◆ WHAT YOU HAVE TO DO:
Below are the records; copy exactly the stretch from the line containing "влення орфографічних помилок (правопис слів)." through the line containing "обробити велику кількість", both ends included, and nothing else.

◆ TASK INPUTS:
————

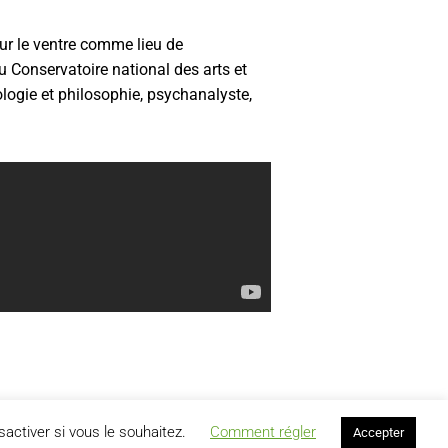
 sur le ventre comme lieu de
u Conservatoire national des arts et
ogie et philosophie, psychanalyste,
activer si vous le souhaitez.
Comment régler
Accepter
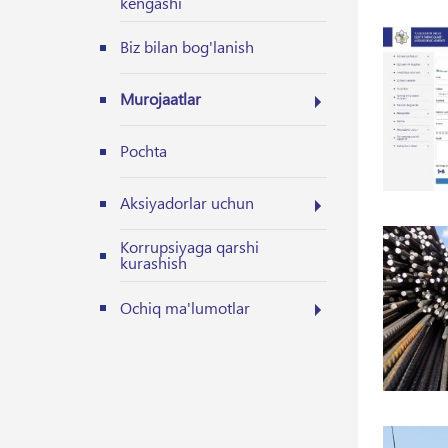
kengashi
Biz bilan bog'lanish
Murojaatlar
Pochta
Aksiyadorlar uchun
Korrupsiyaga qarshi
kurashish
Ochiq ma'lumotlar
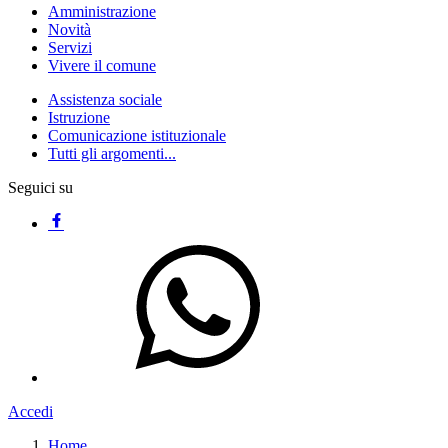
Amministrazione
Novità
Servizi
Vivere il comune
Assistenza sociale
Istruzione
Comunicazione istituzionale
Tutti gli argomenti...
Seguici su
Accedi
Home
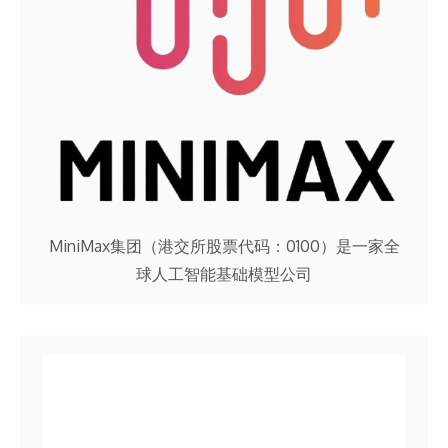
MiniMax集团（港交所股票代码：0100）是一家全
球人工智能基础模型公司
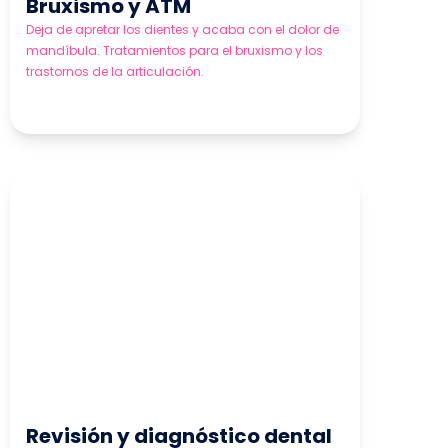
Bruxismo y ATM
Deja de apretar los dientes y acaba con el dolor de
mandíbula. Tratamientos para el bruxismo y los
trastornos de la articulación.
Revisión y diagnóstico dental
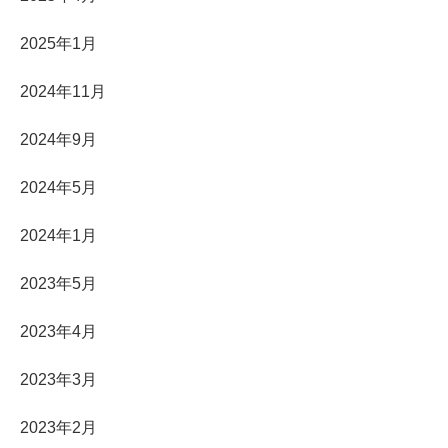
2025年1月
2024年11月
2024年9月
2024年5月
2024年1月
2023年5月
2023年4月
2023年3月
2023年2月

————

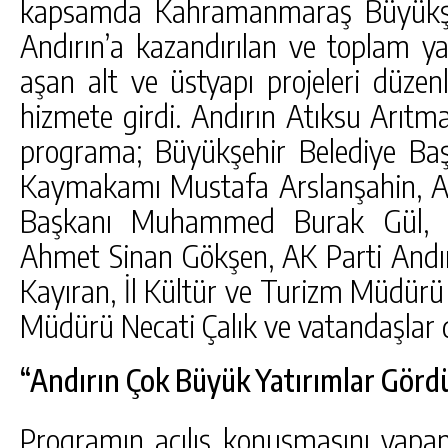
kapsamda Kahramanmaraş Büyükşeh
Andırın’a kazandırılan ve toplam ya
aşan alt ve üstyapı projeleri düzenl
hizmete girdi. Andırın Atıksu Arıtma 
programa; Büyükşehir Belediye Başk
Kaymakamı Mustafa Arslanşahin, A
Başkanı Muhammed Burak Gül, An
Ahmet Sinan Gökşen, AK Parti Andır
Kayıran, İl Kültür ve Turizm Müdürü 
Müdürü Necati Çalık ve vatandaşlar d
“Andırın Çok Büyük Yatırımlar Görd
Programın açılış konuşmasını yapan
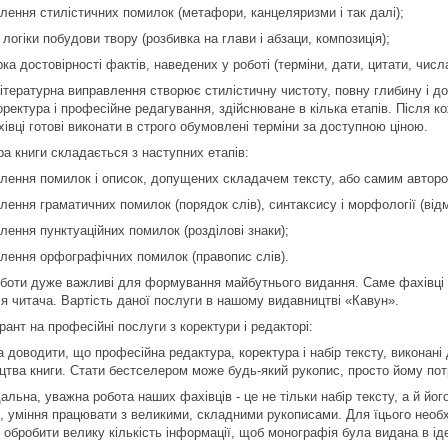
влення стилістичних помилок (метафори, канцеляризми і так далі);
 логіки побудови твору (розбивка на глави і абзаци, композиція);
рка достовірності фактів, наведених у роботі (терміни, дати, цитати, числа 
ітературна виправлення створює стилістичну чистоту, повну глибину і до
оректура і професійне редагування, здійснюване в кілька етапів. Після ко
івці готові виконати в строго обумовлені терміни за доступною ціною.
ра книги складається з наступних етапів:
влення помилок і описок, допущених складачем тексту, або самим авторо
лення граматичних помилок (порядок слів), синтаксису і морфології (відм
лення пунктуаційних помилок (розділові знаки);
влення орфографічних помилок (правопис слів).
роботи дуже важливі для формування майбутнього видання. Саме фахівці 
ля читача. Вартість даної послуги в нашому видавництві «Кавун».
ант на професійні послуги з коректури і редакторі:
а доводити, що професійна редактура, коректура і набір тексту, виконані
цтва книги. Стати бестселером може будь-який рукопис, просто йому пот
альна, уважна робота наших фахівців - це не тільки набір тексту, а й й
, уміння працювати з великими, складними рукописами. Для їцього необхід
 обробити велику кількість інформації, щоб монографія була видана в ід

————

◆ FINISHED EXERCISE:
влення орфографічних помилок (правопис слів).
роботи дуже важливі для формування майбутнього видання. Саме фахівці 
ля читача. Вартість даної послуги в нашому видавництві «Кавун».
ант на професійні послуги з коректури і редакторі:
а доводити, що професійна редактура, коректура і набір тексту, виконані
цтва книги. Стати бестселером може будь-який рукопис, просто йому пот
альна, уважна робота наших фахівців - це не тільки набір тексту, а й й
, уміння працювати з великими, складними рукописами. Для їцього необхід
 обробити велику кількість інформації, щоб монографія була видана в ід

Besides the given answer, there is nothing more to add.